The mass mailing of settlement checks over the past month was the result of a class action lawsuit. The windfall came as a surprise to many because their eligibility was determined automatically without any need for consumers to opt in. A call to the settlement administrator line confirms this is not a scam.
"If you are a class member it is because you bought gas in Oregon from an ARCO or ARCO am/pm gas station using a debit card and were charged a debit card fee," intones a robotic voice on the line.
Years ago, Portland attorney David Sugerman filed the original complaint in Multnomah County Circuit Court against ARCO's parent company, BP West Coast Products, on behalf of drivers who filled up at ARCO stations between January 2011 and August 2013. The following year (in 2014), a jury determined the oil company failed to properly disclose its 35 cent debit card fee in violation of Oregon's unlawful trade practices law. The jury verdict resulted in a penalty of $409 million.

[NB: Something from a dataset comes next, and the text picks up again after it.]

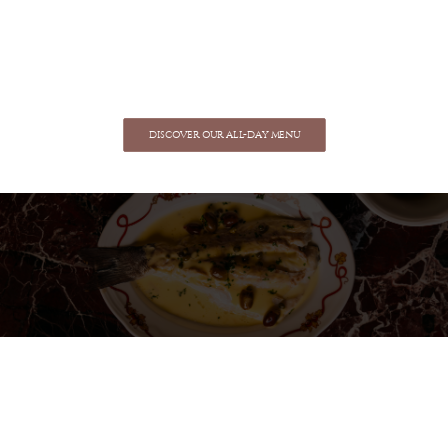
DISCOVER OUR ALL-DAY MENU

Based on the verdict, the trial court determined that each class member was entitled to collect $200, less attorney fees. After subsequent appeals and a negotiated settlement in which BP did not admit wrongdoing, the final sum worked out to a $185 award per debit cardholder divided into two payments -- one this summer and another next summer.
Legal services contractor Epiq handled the tracking down of eligible drivers throughout the country, based largely on the debit card numbers ARCO turned over followed by subpoenas to issuing banks. Not surprisingly, the majority of check recipients were from Oregon and surrounding states. An Epiq spokesperson said it took nearly a month to print and mail the 1.7 million settlement checks. The last batch were mailed out on Aug. 12.
What happens if people who got checks threw them away instead of depositing? If that's you, you can ask for a replacement check to be mailed by contacting the claims administrator.
Oregon Attorney General Ellen Rosenblum said unclaimed money will be split between a legal aid fund for the poor and a new watchdog nonprofit, Oregon Consumer Justice. Those two entities are already in line to get $36 million each because Epiq was unable to locate addresses for several hundred thousand gasoline customers, who paid with debit cards that could not be traced to an owner.
Rosenblum said a change in Oregon law made by the state Legislature in 2015 -- prompted partly by this very case -- made sure that unclaimed settlement funds would not revert to the payor.
"This new law prevents these funds from being returned to the wrongdoing multinational corporation," Rosenblum said in an emailed statement. "Instead, they will remain here and do more general good for consumers in Oregon."
The full title of the ARCO debit card case is: Scharfstein v. BP West Coast Products LLC.